Mais le lundi 24 novembre, au petit matin, il revient d’une interview à BX1, passe devant le petit meuble à l’entrée du siège de la FGTB, rue Haute, avant de prendre l’ascenseur pour rejoindre son bureau au cinquième étage. Dessus est posé un carnet gris à tranche rouge, un de ceux qu’il remplit à longueur de journée depuis 30 ans, au stylo à bille et au porte-mine. Il y a un Post-it dessus: «Carnet pour Thierry Bodson, à laisser à l’accueil devant les ascenseurs.» Alors il le prend, il l’ouvre, et son attachée de presse essaie de l’en empêcher, mais elle est déjà trop loin pour ça, alors elle lève les yeux au ciel: «Il veut toujours tout savoir, pfff…». C’est le carnet qui lui sera offert au comité fédéral du 19 décembre. A l’intérieur, il y a une photo de lui collée sur chaque page de droite, et des mots souvent émus de tous ses collègues, d’abord Bert Engelaar, son homologue flamand, bientôt président de la FGTB à sa place, puis Selena Carbonero Fernandez, dite «Sélé», sa successeure francophone, bientôt secrétaire générale de la FGTB à la place de Bert Engelaar. Il lit vite quelques dédicaces en diagonale, puis il repose le carnet et lance à son attachée de presse: «Oh ça va, hein, c’est rien», et il rigole. Il ne sera pas aussi surpris que ses collègues le voulaient, le 19 décembre, et ça lui suffit sans doute.
22 heures
Dimanche 23 novembre, la veille du premier des trois jours de mobilisation historique, Thierry Bodson arrive sur le piquet de grève.

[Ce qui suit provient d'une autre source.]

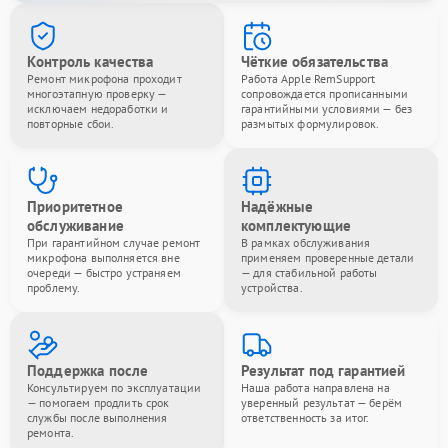
Контроль качества
Чёткие обязательства
Ремонт микрофона проходит
Работа Apple RemSupport
многоэтапную проверку —
сопровождается прописанными
исключаем недоработки и
гарантийными условиями — без
повторные сбои.
размытых формулировок.
Приоритетное
Надёжные
обслуживание
комплектующие
При гарантийном случае ремонт
В рамках обслуживания
микрофона выполняется вне
применяем проверенные детали
очереди — быстро устраняем
— для стабильной работы
проблему.
устройства.
Поддержка после
Результат под гарантией
Консультируем по эксплуатации
Наша работа направлена на
— помогаем продлить срок
уверенный результат — берём
службы после выполнения
ответственность за итог.
ремонта.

«Polak ou un truc comme ça»
La veille au soir, le dimanche 23 novembre, il mange un petit mezze pas cher, chaussée de Louvain, avec un verre de vin rouge du patron, entre un débat avec Pieter Timmermans, patron de la FEB, sur RTL-TVi et le premier piquet des trois jours d’actions syndicales historiques des 24, 25 et 26 novembre. Il a le cépage. Il a mis ses lunettes pour lire les petits caractères helléniques sur la bouteille, «ça, ça veut dire les deux collines». Il renifle, pour le tanin et tout ça, il fait tourner le vin rouge pas cher du patron dans son petit verre à pied. Il en regarde la couleur, avec et sans lunettes, il fait tourner une gorgée dans sa bouche, il a fait «slurp» avec les lèvres et la langue, tous ces machins. Thierry Bodson a pris des cours d’œnologie, «c’était en 2007», et il a le nez fin. Du sommelier dans le garage duquel il est allé, chaque samedi pendant plus d’un an, respirer toutes sortes de fragrances, «un ancien alcoolique devenu champion de Belgique d’œnologie. Maintenant, il goûte le vin mais il n’en avale pas une goutte, c’est le meilleur». Il se rappelle l’adresse, «c’était sur la route de Tongres». Il a dû en mémoriser cinquante. Dans les éprouvettes, il y avait même une odeur de pneu, il les connaît toujours, presque 20 ans après. Il se souvient de toutes. Mais il ne revient pas sur le nom du prof qu’il a vu chaque samedi pendant plus d’un an. «Non mais merde, allez… C’est un nom qui est aussi un prénom, allez, rhooo…», répète-t-il trois ou quatre fois. Trois jours plus tard, à Feluy, sur un des plus grands piquets de la plus grande grève du XXIe siècle, devant TotalEnergies, il s’approche, triomphal, et dit qu’il est revenu dessus: «C’est Didier Evrard.»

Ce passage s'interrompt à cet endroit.